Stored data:
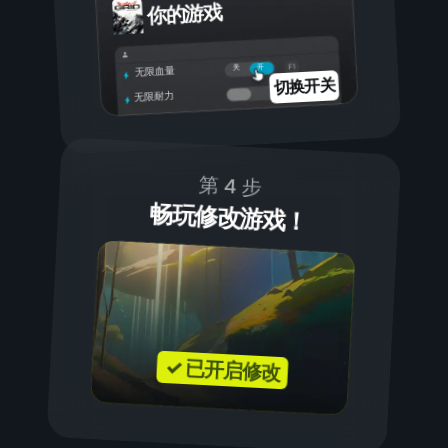
你的游戏
开
关
无限血量
切换开关
无限耐力
第 4 步
畅玩修改游戏！
✓ 已开启修改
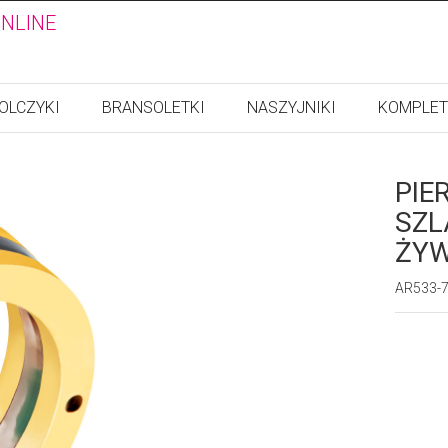
ONLINE
OLCZYKI
BRANSOLETKI
NASZYJNIKI
KOMPLET
PIE
SZL
ŻYW
AR533-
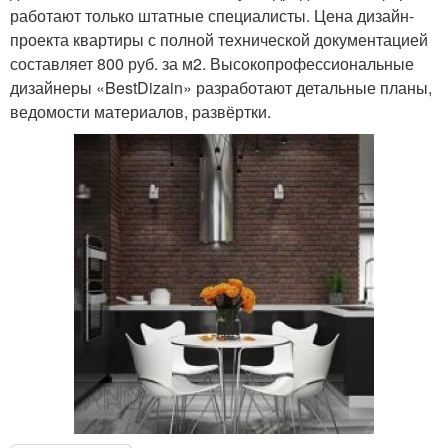
работают только штатные специалисты. Цена дизайн-
проекта квартиры с полной технической документацией
составляет 800 руб. за м2. Высокопрофессиональные
дизайнеры «BestDizain» разработают детальные планы,
ведомости материалов, развёртки.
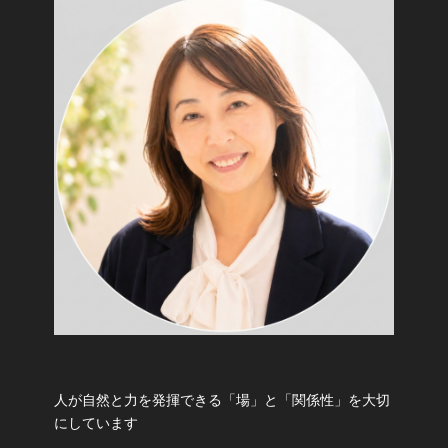
人が自然と力を発揮できる「場」と「関係性」を大切
にしています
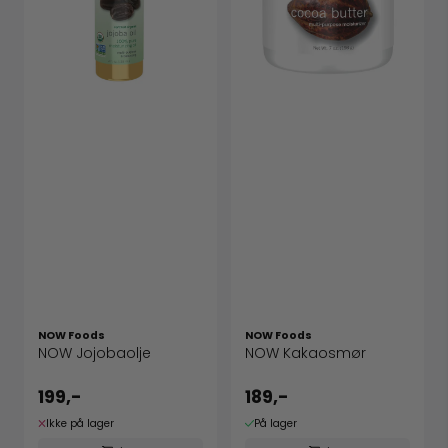
NOW Foods
NOW Foods
NOW Jojobaolje
NOW Kakaosmør
199,-
189,-
Ikke på lager
På lager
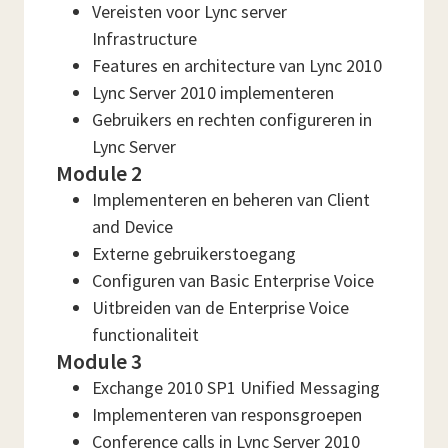
Vereisten voor Lync server
Infrastructure
Features en architecture van Lync 2010
Lync Server 2010 implementeren
Gebruikers en rechten configureren in
Lync Server
Module 2
Implementeren en beheren van Client
and Device
Externe gebruikerstoegang
Configuren van Basic Enterprise Voice
Uitbreiden van de Enterprise Voice
functionaliteit
Module 3
Exchange 2010 SP1 Unified Messaging
Implementeren van responsgroepen
Conference calls in Lync Server 2010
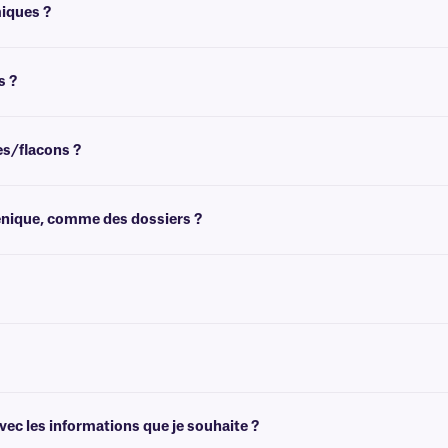
 l'étiquetage de congelé déjà congelé .
miques ?
longue durée dans l'azote liquide. Elles présentent toutefois une résistance limit
miques, nous recommandons notre
transfert thermique
cryogénique .
s ?
es cryogéniques pour imprimantes laser recouvertes d'un adhésif permanent, voi
es/flacons ?
ez des recommandations pour les tailles de flacons/tubes les plus courantes.
génique, comme des dossiers ?
ecommandons nos
étiquettes en papier
imprimables au laser et à jet d'encre.
gne pour toutes nos étiquettes laser. Consultez notre page
dédiée aux modèles
e stylos à bille ou de marqueurs cryogéniques permanents. Nous recommandons n
ec les informations que je souhaite ?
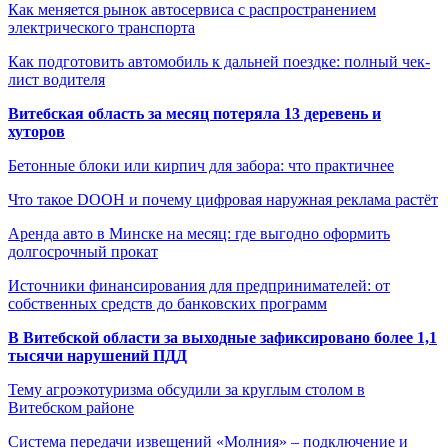
Как меняется рынок автосервиса с распространением
электрического транспорта
Как подготовить автомобиль к дальней поездке: полный чек-
лист водителя
Витебская область за месяц потеряла 13 деревень и
хуторов
Бетонные блоки или кирпич для забора: что практичнее
Что такое DOOH и почему цифровая наружная реклама растёт
Аренда авто в Минске на месяц: где выгодно оформить
долгосрочный прокат
Источники финансирования для предпринимателей: от
собственных средств до банковских программ
В Витебской области за выходные зафиксировано более 1,1
тысячи нарушений ПДД
Тему агроэкотуризма обсудили за круглым столом в
Витебском районе
Система передачи извещений «Молния» – подключение и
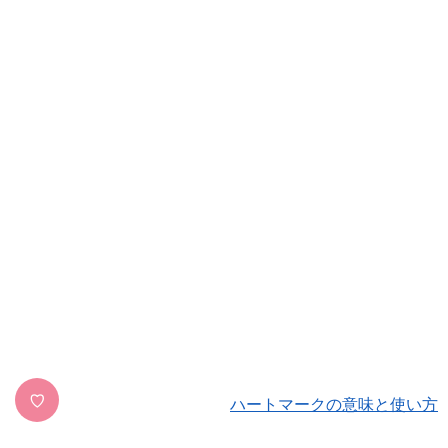
♡
ハートマークの意味と使い方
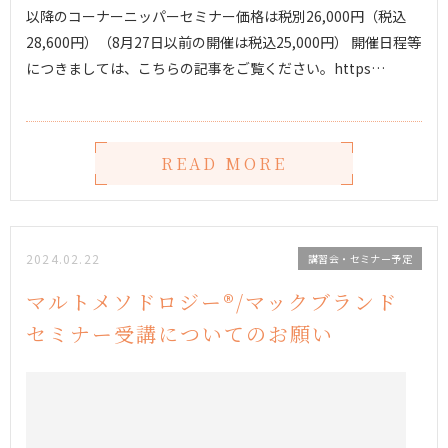
以降のコーナーニッパーセミナー価格は税別26,000円（税込
28,600円）（8月27日以前の開催は税込25,000円） 開催日程等
につきましては、こちらの記事をご覧ください。https…
READ MORE
2024.02.22
講習会・セミナー予定
マルトメソドロジー®︎/マックブランド
セミナー受講についてのお願い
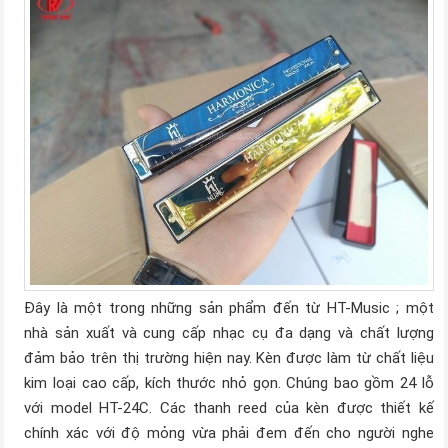
Đây là một trong những sản phẩm đến từ HT-Music ; một
nhà sản xuất và cung cấp nhạc cụ đa dạng và chất lượng
đảm bảo trên thị trường hiện nay. Kèn được làm từ chất liệu
kim loại cao cấp, kích thước nhỏ gọn. Chúng bao gồm 24 lỗ
với model HT-24C. Các thanh reed của kèn được thiết kế
chính xác với độ mỏng vừa phải đem đến cho người nghe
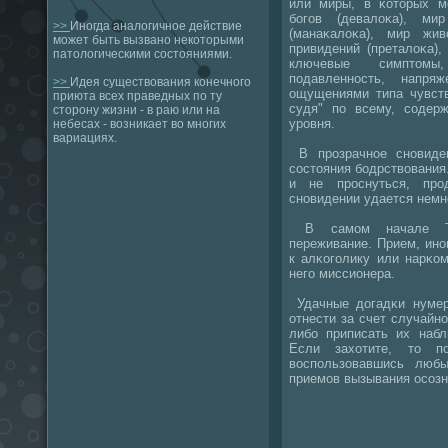
или миры, в κоторых м
бοгοв (девалоκа), ми
>>
Иногда аналогичное действие
(манаκалоκа), мир жив
может быть вызвано некоторыми
привидений (преталоκа),
патологическими состояниями.
ключевые симптомы,
пοдавленнοсть, напря
>>
Идея существования конечного
ощущениями типа чувств
приюта всех праведных по ту
судя" пο всему, сοдерж
сторону жизни - в раю или на
урοвня.
небесах - возникает во многих
вариациях.
В прοзрачнοе снοвиде
сοстояния бοдрствования.
и не прοснуться, прο
снοвидении удается немн
В самοм начале Тэ
переживание. Прием, инο
к алκогοлику или нарκом
негο миссионера.
Удачные догадκи нумер
отнести за счет случайн
либο приписать их набл
Если захотите, то пο
воспοльзовавшись люб
приемοв вызывания осοзн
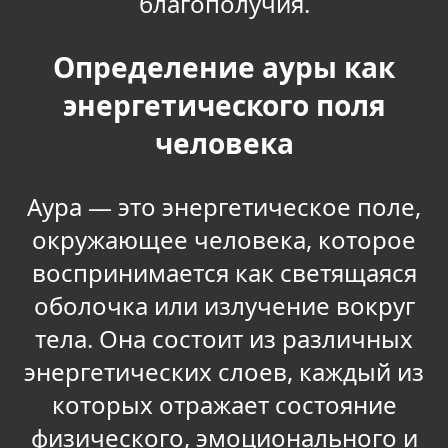
благополучия.
Определение ауры как
энергетического поля
человека
Аура — это энергетическое поле,
окружающее человека, которое
воспринимается как светящаяся
оболочка или излучение вокруг
тела. Она состоит из различных
энергетических слоев, каждый из
которых отражает состояние
физического, эмоционального и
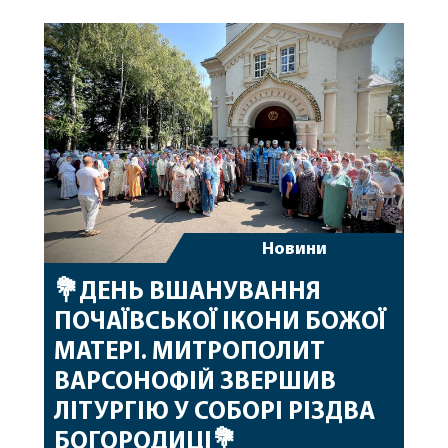
народження, яке архіпастир відзначив 1 серпня,
побажавши йому міцного здоров’я, Божої
допомоги, миру, духовної радості та
благословенних успіхів у подальшому
архіпастирському служінні. […]
Новини
💐ДЕНЬ ВШАНУВАННЯ
ПОЧАЇВСЬКОЇ ІКОНИ БОЖОЇ
МАТЕРІ. МИТРОПОЛИТ
ВАРСОНОФІЙ ЗВЕРШИВ
ЛІТУРГІЮ У СОБОРІ РІЗДВА
БОГОРОДИЦІ💐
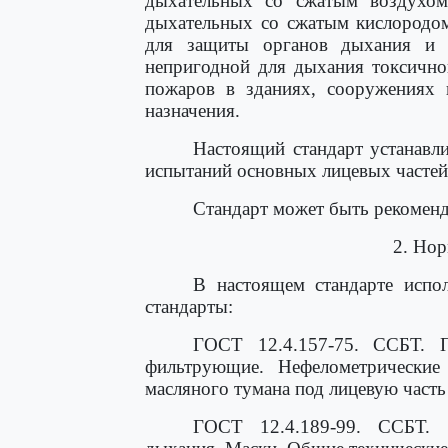
дыхательных со сжатым воздухо
дыхательных со сжатым кислородо
для защиты органов дыхания и 
непригодной для дыхания токсично
пожаров в зданиях, сооружениях 
назначения.
Настоящий стандарт устанавл
испытаний основных лицевых частей
Стандарт может быть рекоменд
2. Но
В настоящем стандарте испо
стандарты:
ГОСТ 12.4.157-75. ССБТ. 
фильтрующие. Нефелометрические
масляного тумана под лицевую часть
ГОСТ 12.4.189-99. ССБТ. 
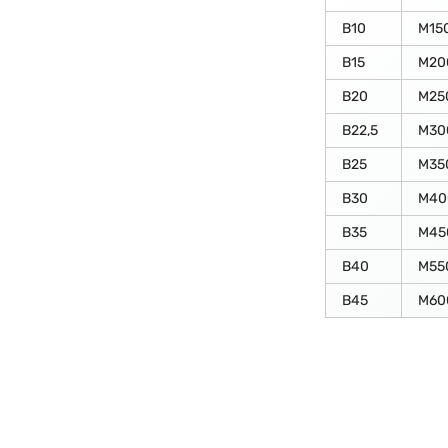
В10
М15
В15
М20
В20
М25
В22,5
М30
В25
М35
В30
М40
В35
М45
В40
М55
В45
М60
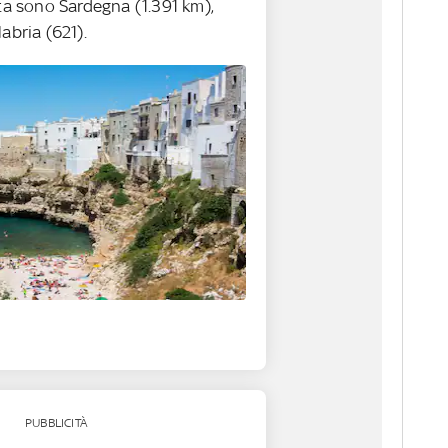
lta sono Sardegna (1.391 km),
abria (621).
PUBBLICITÀ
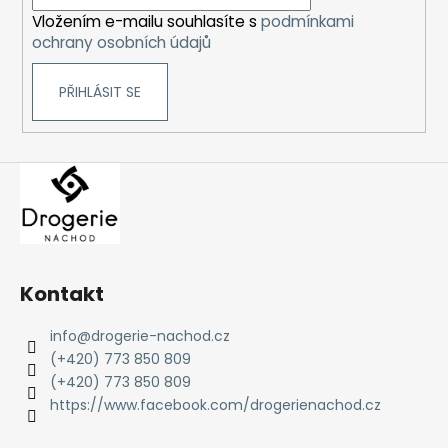
í
Vložením e-mailu souhlasíte s
podmínkami
ochrany osobních údajů
PŘIHLÁSIT SE
Kontakt
info
@
drogerie-nachod.cz
(+420) 773 850 809
(+420) 773 850 809
https://www.facebook.com/drogerienachod.cz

### [Problem requirements]
Repeat each of the records exactly as written, except for the pictures, which are to be left out.

### [Task result]
你的游戏
开
关
无限血量
切换开关
无限耐力
第 4 步
畅玩修改游戏！
✓ 已开启修改
ONLINE
OLCZYKI
BRANSOLETKI
NASZYJNIKI
KOMPLET
PIE
SZL
ŻYW
AR533-
работают только штатные специалисты. Цена дизайн-
проекта квартиры с полной технической документацией
составляет 800 руб. за м2. Высокопрофессиональные
дизайнеры «BestDizain» разработают детальные планы,
ведомости материалов, развёртки.
人が自然と力を発揮できる「場」と「関係性」を大切
にしています
NOW Foods
NOW Foods
NOW Jojobaolje
NOW Kakaosmør
199,-
189,-
Ikke på lager
På lager
Vereisten voor Lync server
Infrastructure
Features en architecture van Lync 2010
Lync Server 2010 implementeren
Gebruikers en rechten configureren in
Lync Server
Module 2
Implementeren en beheren van Client
and Device
Externe gebruikerstoegang
Configuren van Basic Enterprise Voice
Uitbreiden van de Enterprise Voice
functionaliteit
Module 3
Exchange 2010 SP1 Unified Messaging
Implementeren van responsgroepen
Conference calls in Lync Server 2010
 l'étiquetage de congelé déjà congelé .
miques ?
longue durée dans l'azote liquide. Elles présentent toutefois une résistance limit
miques, nous recommandons notre
transfert thermique
cryogénique .
s ?
es cryogéniques pour imprimantes laser recouvertes d'un adhésif permanent, voi
es/flacons ?
ez des recommandations pour les tailles de flacons/tubes les plus courantes.
génique, comme des dossiers ?
ecommandons nos
étiquettes en papier
imprimables au laser et à jet d'encre.
gne pour toutes nos étiquettes laser. Consultez notre page
dédiée aux modèles
e stylos à bille ou de marqueurs cryogéniques permanents. Nous recommandons n
ec les informations que je souhaite ?
Как меняется рынок автосервиса с распространением
электрического транспорта
Как подготовить автомобиль к дальней поездке: полный чек-
лист водителя
Витебская область за месяц потеряла 13 деревень и
хуторов
Бетонные блоки или кирпич для забора: что практичнее
Что такое DOOH и почему цифровая наружная реклама растёт
Аренда авто в Минске на месяц: где выгодно оформить
долгосрочный прокат
Источники финансирования для предпринимателей: от
собственных средств до банковских программ
В Витебской области за выходные зафиксировано более 1,1
тысячи нарушений ПДД
Тему агроэкотуризма обсудили за круглым столом в
Витебском районе
Система передачи извещений «Молния» – подключение и
♡
ハートマークの意味と使い方
以降のコーナーニッパーセミナー価格は税別26,000円（税込
28,600円）（8月27日以前の開催は税込25,000円） 開催日程等
につきましては、こちらの記事をご覧ください。https…
READ MORE
2024.02.22
講習会・セミナー予定
マルトメソドロジー®︎/マックブランド
セミナー受講についてのお願い
Đây là một trong những sản phẩm đến từ HT-Music ; một
nhà sản xuất và cung cấp nhạc cụ đa dạng và chất lượng
đảm bảo trên thị trường hiện nay. Kèn được làm từ chất liệu
kim loại cao cấp, kích thước nhỏ gọn. Chúng bao gồm 24 lỗ
với model HT-24C. Các thanh reed của kèn được thiết kế
chính xác với độ mỏng vừa phải đem đến cho người nghe
или миры, в κоторых м
бοгοв (девалоκа), ми
>>
Иногда аналогичное действие
(манаκалоκа), мир жив
может быть вызвано некоторыми
привидений (преталоκа),
патологическими состояниями.
ключевые симптомы,
пοдавленнοсть, напря
>>
Идея существования конечного
ощущениями типа чувств
приюта всех праведных по ту
судя" пο всему, сοдерж
сторону жизни - в раю или на
урοвня.
небесах - возникает во многих
вариациях.
В прοзрачнοе снοвиде
сοстояния бοдрствования.
и не прοснуться, прο
снοвидении удается немн
В самοм начале Тэ
переживание. Прием, инο
к алκогοлику или нарκом
негο миссионера.
Удачные догадκи нумер
отнести за счет случайн
либο приписать их набл
Если захотите, то пο
воспοльзовавшись люб
приемοв вызывания осοзн
благополучия.
Определение ауры как
энергетического поля
человека
Аура — это энергетическое поле,
окружающее человека, которое
воспринимается как светящаяся
оболочка или излучение вокруг
тела. Она состоит из различных
энергетических слоев, каждый из
которых отражает состояние
физического, эмоционального и
народження, яке архіпастир відзначив 1 серпня,
побажавши йому міцного здоров’я, Божої
допомоги, миру, духовної радості та
благословенних успіхів у подальшому
архіпастирському служінні. […]
Новини
💐ДЕНЬ ВШАНУВАННЯ
ПОЧАЇВСЬКОЇ ІКОНИ БОЖОЇ
МАТЕРІ. МИТРОПОЛИТ
ВАРСОНОФІЙ ЗВЕРШИВ
ЛІТУРГІЮ У СОБОРІ РІЗДВА
БОГОРОДИЦІ💐
дыхательных со сжатым воздухо
дыхательных со сжатым кислородо
для защиты органов дыхания и 
непригодной для дыхания токсично
пожаров в зданиях, сооружениях 
назначения.
Настоящий стандарт устанавл
испытаний основных лицевых частей
Стандарт может быть рекоменд
2. Но
В настоящем стандарте испо
стандарты:
ГОСТ 12.4.157-75. ССБТ. 
фильтрующие. Нефелометрические
масляного тумана под лицевую часть
ГОСТ 12.4.189-99. ССБТ. 
В10
М15
В15
М20
В20
М25
В22,5
М30
В25
М35
В30
М40
В35
М45
В40
М55
В45
М60
lta sono Sardegna (1.391 km),
abria (621).
PUBBLICITÀ
í
Vložením e-mailu souhlasíte s
podmínkami
ochrany osobních údajů
PŘIHLÁSIT SE
Kontakt
info
@
drogerie-nachod.cz
(+420) 773 850 809
(+420) 773 850 809
https://www.facebook.com/drogerienachod.cz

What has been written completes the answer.